4. Человек. Обратимся к этой главной категории экзистенциализма Серебряного века: ведь его бердяевская версия – это антроподицея, оправдание человека, версия шестовская – опять – таки судебная речь в защиту индивида. Категория человек в русском экзистенциализме осмысливается только в паре с категорией Бог. Как мы уже видели, в паре Бог – человек Шестов и Бердяев умаляют Бога и возвеличивают человека. Человек у них преодолевает самого себя, тогда как Бог «очеловечивается» и снисходит до «соразмерного» человеку творчества (у Бердяева) и исполнения слишком человеческих желаний верующего (у Шестова). Таким образом и человек и Бог тендируют к сверхчеловеку: человек движется снизу, Бог спускается сверху. На самом деле сердцем, святым святых русского экзистенциализма является задание сверхчеловека.
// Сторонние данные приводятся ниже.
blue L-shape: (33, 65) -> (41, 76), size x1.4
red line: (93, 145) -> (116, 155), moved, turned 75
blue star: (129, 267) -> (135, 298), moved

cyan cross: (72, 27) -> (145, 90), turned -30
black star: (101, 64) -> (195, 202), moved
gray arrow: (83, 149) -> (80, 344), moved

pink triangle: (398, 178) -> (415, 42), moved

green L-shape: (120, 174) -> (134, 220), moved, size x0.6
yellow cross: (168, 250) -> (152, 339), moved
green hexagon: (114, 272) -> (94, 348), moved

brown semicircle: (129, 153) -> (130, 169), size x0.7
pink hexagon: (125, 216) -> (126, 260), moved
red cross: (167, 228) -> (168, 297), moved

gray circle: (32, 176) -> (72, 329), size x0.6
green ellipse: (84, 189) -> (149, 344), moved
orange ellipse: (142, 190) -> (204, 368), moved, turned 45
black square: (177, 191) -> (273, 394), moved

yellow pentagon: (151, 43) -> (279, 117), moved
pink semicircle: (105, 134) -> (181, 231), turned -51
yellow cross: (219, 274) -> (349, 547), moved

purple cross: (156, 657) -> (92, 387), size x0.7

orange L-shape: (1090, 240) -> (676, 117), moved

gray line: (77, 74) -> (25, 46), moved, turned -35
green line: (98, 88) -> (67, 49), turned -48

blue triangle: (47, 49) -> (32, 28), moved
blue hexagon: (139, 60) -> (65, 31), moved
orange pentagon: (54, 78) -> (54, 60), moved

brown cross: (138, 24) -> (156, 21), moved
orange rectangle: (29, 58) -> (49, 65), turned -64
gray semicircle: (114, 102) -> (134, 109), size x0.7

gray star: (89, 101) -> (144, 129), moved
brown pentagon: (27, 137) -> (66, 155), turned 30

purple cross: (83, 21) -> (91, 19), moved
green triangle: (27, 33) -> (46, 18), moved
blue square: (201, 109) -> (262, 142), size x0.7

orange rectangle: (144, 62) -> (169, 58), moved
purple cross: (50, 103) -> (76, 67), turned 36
У Шестова проблематизируется великого значения метаморфоза человека, которую я сразу же обозначу в терминах культурологии, – это переход из одной культурной парадигмы в другую. Вначале человек – это «тварь дрожащая», как задавленный болезнью и «Богом – добром» Ницше, как агонизирующий Иван Ильич, бессильный сделать «движение веры» Кьеркегор, неспособный к монашескому подвигу Лютер. Но вот, этот «подпольный человек», могущий лишь издеваться над еще более слабой «тварью», волевым усилием вступает в «измерение веры» и перерождается в сверхчеловека. Не Бог возвращает Иову детей – это совершает сам Иов, сделавшийся героем веры и обретший «непостижимую творческую силу», которой воскрешает погибших детей и собирает рассеявшиеся по пустыне стада. В сходной ситуации Кьеркегору Бог не помогает, – ведь дело, для Шестова, не в Боге, а в способности Кьеркегора уверовать. Кьеркегор не сумел уверовать, не стал сверхчеловеком – и невеста не была ему возвращена при всей его воле к вере. В антропологии Шестова датчанин остался на уровне твари дрожащей – пленником комплексов модерна. А вот Авраам, Иов, Лютер, окруженный мученическим венцом бунтарь Ницше и Паскаль, который борется со сном ношением железных вериг, – кто – то обрел потерянный рай, кто – то подошел к самим райским вратам. Сверхчеловек, антропологическое задание Шестова, это герой веры, которого несложно принять за великого мага. Для обретения веры необходима «великая и последняя борьба» с разумом – страшное, сверхчеловеческое напряжение воли. Но для победителя в этой императивной для Шестова борьбе – «всё возможно». А Бог как таковой – как свободный Субъект – при этом вроде и ни к чему… Здесь мне тоже видится один из шестовских заумных «коанов».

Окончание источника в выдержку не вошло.